As it fades away I can hear someone in my office playing James Brown’s ‘Living In America’ and it’s like dipping out of my dream into someone elses.
“The squats we used to party in are flats we can’t afford.” That’s a great fucking line, isn’t it? This one feels a bit lighter, or at least as light as this record gets.
‘Perfect Coffee’ is an anthem for anyone who's ever gone home and felt lost. Tempest has squeezed 2017 living into this record. It’s staggeringly good. Musically it shifts and moves constantly, sometimes it’s bonkers, sometimes it’s spares. It works so well.
“The tube is a battering ram full of passengers”, fuck this woman can WRITE. “We’re Sisyphus pushing his boulder / The kids are alright but the kids will get older.”
‘Grubby’ is a fidgety groove about another lost girl. They’re all lost here. We’re all lost though, aren’t we? I love how Tempest moves from the big to the small problems and makes sure we know how linked they are, how one affects the other. How painful daydreams can tear down your day.

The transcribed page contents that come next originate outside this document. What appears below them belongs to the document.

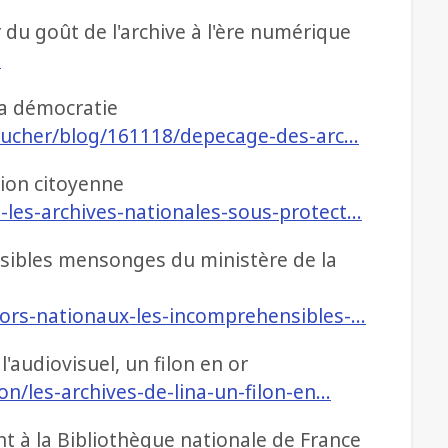
 du goût de l'archive à l'ère numérique
1
la démocratie
-foucher/blog/161118/depecage-des-arc…
tion citoyenne
-les-archives-nationales-sous-protect…
nsibles mensonges du ministère de la
sors-nationaux-les-incomprehensibles-…
l'audiovisuel, un filon en or
on/les-archives-de-lina-un-filon-en…
t à la Bibliothèque nationale de France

‘Breaks’ reaffirms the themes – the lost souls at 4am, the storm breaking outside. The storm that pricks the pressure. Community in misery waking up. The power of PEOPLE over this horrible world we’ve created and perpetrated. “Shocked and laughing, soaked to the skin”. It sounds wonderful, and the squelchy beats have moved to a major key. I’ve avoided the comparison, but it’s kind of how The Streets ended A Grand Don’t Come For Free, musically if not thematically – but this is way cleverer, way subtler, way more emotive.
“Staring at the screens so we don’t have to see the planet die”. That’s pretty blunt, isn’t it? We’re into the closing ‘Tunnel Vision’ now, cementing that central theme. That we need to be shaken out of self-indulgence and clockwork repetition of life. Crucially though, Tempest understands the comfort in those circles.
“The sickness of the culture / The sickness in our hearts”... fuelled by the “distance that we share”. We’re not off the hook here. “It’s up to us to make this place a better land”. “The myth of the individual”. “I’m screaming at my loved ones to wake up and love more”.
The musical end notes, the grace notes, they feel quite positive over the urgency of the beats. I guess there is positivity here in the community. In real people. In our lives. We just have to fucking notice it, cherish it.
Silence. It’s finished. I am wrung out.